#### TASK BRIEF:
Please restate every line below exactly, without any pictures.

+++

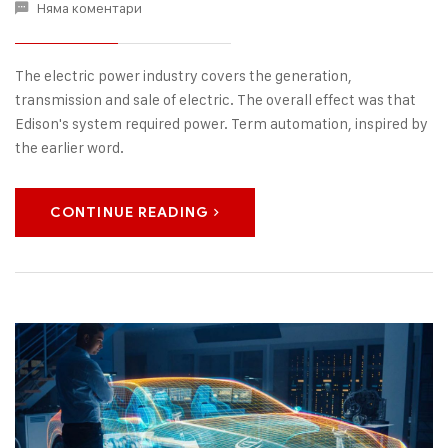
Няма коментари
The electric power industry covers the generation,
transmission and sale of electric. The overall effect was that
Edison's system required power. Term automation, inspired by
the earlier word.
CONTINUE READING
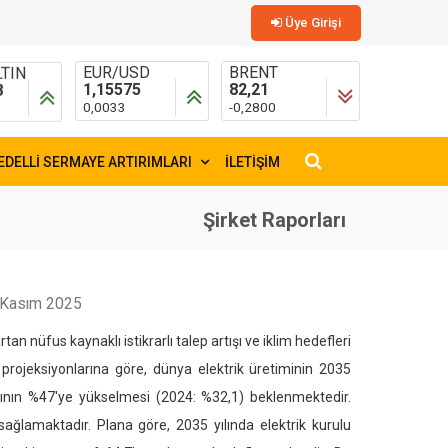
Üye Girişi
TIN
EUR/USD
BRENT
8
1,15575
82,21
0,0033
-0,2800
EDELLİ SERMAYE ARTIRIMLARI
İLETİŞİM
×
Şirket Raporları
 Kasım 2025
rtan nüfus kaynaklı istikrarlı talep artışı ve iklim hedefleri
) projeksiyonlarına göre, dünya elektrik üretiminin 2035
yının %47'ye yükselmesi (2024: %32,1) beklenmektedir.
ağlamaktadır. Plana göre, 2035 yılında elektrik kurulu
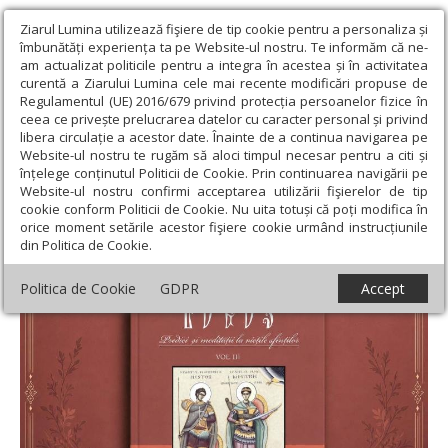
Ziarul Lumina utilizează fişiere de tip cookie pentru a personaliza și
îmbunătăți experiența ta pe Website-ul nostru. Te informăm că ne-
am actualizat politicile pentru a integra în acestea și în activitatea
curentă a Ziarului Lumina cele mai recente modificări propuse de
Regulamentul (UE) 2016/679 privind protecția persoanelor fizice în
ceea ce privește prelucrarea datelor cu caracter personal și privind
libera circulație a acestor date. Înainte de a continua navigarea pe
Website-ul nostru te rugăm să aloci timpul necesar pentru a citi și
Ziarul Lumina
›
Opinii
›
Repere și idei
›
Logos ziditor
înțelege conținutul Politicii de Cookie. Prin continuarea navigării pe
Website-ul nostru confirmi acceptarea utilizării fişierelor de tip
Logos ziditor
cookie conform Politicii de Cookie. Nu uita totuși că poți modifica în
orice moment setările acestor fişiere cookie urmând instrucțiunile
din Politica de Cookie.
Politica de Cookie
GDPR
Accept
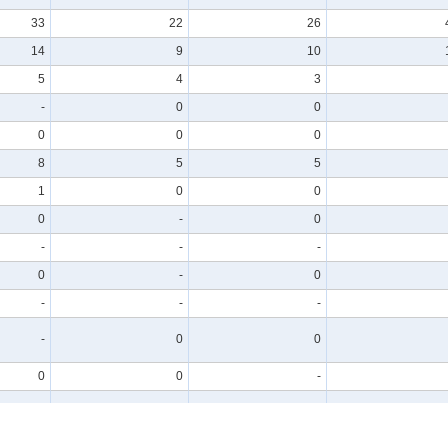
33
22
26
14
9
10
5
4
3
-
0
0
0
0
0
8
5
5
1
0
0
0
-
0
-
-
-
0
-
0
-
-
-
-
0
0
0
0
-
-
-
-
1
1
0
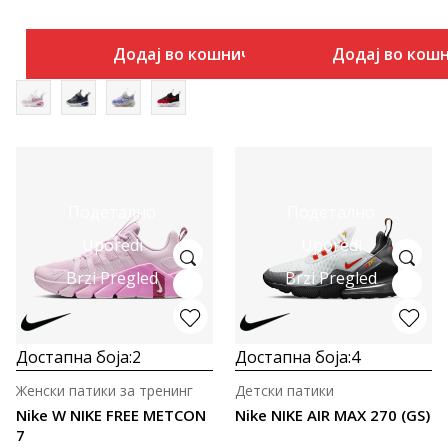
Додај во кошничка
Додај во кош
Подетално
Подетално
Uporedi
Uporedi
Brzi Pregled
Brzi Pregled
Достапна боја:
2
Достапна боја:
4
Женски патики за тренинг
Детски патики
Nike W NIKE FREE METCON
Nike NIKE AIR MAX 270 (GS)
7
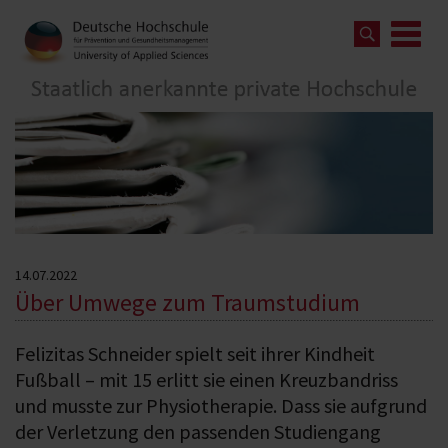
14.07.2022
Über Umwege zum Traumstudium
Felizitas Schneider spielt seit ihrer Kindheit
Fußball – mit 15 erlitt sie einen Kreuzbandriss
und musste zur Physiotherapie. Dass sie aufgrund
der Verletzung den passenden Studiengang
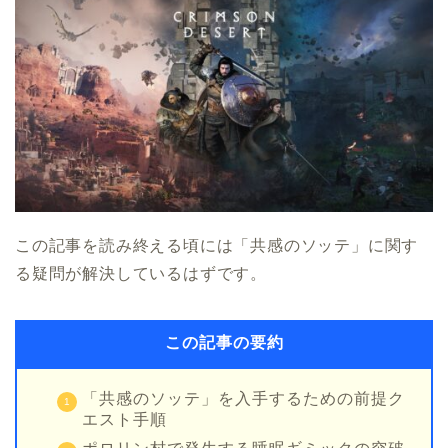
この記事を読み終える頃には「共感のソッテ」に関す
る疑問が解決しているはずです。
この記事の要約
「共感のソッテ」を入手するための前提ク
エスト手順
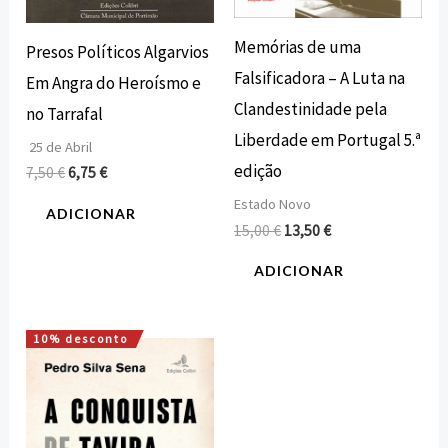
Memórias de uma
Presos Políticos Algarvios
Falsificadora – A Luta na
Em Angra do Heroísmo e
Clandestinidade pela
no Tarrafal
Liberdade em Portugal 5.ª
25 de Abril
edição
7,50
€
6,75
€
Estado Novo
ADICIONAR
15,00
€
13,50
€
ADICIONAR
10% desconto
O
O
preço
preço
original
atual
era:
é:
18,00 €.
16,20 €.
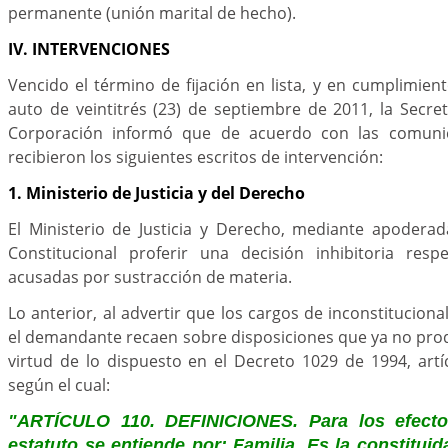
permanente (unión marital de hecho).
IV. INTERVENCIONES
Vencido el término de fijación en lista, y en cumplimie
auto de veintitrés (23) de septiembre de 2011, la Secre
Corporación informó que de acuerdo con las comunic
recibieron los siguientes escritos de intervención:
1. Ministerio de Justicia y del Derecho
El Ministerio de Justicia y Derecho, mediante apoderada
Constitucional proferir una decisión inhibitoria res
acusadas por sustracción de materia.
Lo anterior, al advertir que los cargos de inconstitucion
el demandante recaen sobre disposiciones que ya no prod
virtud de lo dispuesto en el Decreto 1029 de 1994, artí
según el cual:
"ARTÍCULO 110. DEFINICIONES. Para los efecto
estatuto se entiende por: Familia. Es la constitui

+++

#### EXPECTED OUTPUT:
Няма коментари
The electric power industry covers the generation,
transmission and sale of electric. The overall effect was that
Edison's system required power. Term automation, inspired by
the earlier word.
CONTINUE READING
Üye Girişi
TIN
EUR/USD
BRENT
8
1,15575
82,21
0,0033
-0,2800
EDELLİ SERMAYE ARTIRIMLARI
İLETİŞİM
×
Şirket Raporları
 Kasım 2025
rtan nüfus kaynaklı istikrarlı talep artışı ve iklim hedefleri
) projeksiyonlarına göre, dünya elektrik üretiminin 2035
yının %47'ye yükselmesi (2024: %32,1) beklenmektedir.
ağlamaktadır. Plana göre, 2035 yılında elektrik kurulu
Ziarul Lumina utilizează fişiere de tip cookie pentru a personaliza și
îmbunătăți experiența ta pe Website-ul nostru. Te informăm că ne-
am actualizat politicile pentru a integra în acestea și în activitatea
curentă a Ziarului Lumina cele mai recente modificări propuse de
Regulamentul (UE) 2016/679 privind protecția persoanelor fizice în
ceea ce privește prelucrarea datelor cu caracter personal și privind
libera circulație a acestor date. Înainte de a continua navigarea pe
Website-ul nostru te rugăm să aloci timpul necesar pentru a citi și
Ziarul Lumina
›
Opinii
›
Repere și idei
›
Logos ziditor
înțelege conținutul Politicii de Cookie. Prin continuarea navigării pe
Website-ul nostru confirmi acceptarea utilizării fişierelor de tip
Logos ziditor
cookie conform Politicii de Cookie. Nu uita totuși că poți modifica în
orice moment setările acestor fişiere cookie urmând instrucțiunile
din Politica de Cookie.
Politica de Cookie
GDPR
Accept
33
22
26
14
9
10
5
4
3
-
0
0
0
0
0
8
5
5
1
0
0
0
-
0
-
-
-
0
-
0
-
-
-
-
0
0
0
0
-
-
-
-
1
1
0
Додај во кошничка
Додај во кош
Подетално
Подетално
Uporedi
Uporedi
Brzi Pregled
Brzi Pregled
Достапна боја:
2
Достапна боја:
4
Женски патики за тренинг
Детски патики
Nike W NIKE FREE METCON
Nike NIKE AIR MAX 270 (GS)
7
14.07.2022
Über Umwege zum Traumstudium
Felizitas Schneider spielt seit ihrer Kindheit
Fußball – mit 15 erlitt sie einen Kreuzbandriss
und musste zur Physiotherapie. Dass sie aufgrund
der Verletzung den passenden Studiengang
この記事を読み終える頃には「共感のソッテ」に関す
る疑問が解決しているはずです。
この記事の要約
「共感のソッテ」を入手するための前提ク
エスト手順
Memórias de uma
Presos Políticos Algarvios
Falsificadora – A Luta na
Em Angra do Heroísmo e
Clandestinidade pela
no Tarrafal
Liberdade em Portugal 5.ª
25 de Abril
edição
7,50
€
6,75
€
Estado Novo
ADICIONAR
15,00
€
13,50
€
ADICIONAR
10% desconto
O
O
preço
preço
original
atual
era:
é:
18,00 €.
16,20 €.
permanente (unión marital de hecho).
IV. INTERVENCIONES
Vencido el término de fijación en lista, y en cumplimie
auto de veintitrés (23) de septiembre de 2011, la Secre
Corporación informó que de acuerdo con las comunic
recibieron los siguientes escritos de intervención:
1. Ministerio de Justicia y del Derecho
El Ministerio de Justicia y Derecho, mediante apoderada
Constitucional proferir una decisión inhibitoria res
acusadas por sustracción de materia.
Lo anterior, al advertir que los cargos de inconstitucion
el demandante recaen sobre disposiciones que ya no prod
virtud de lo dispuesto en el Decreto 1029 de 1994, artí
según el cual:
"ARTÍCULO 110. DEFINICIONES. Para los efecto
estatuto se entiende por: Familia. Es la constitui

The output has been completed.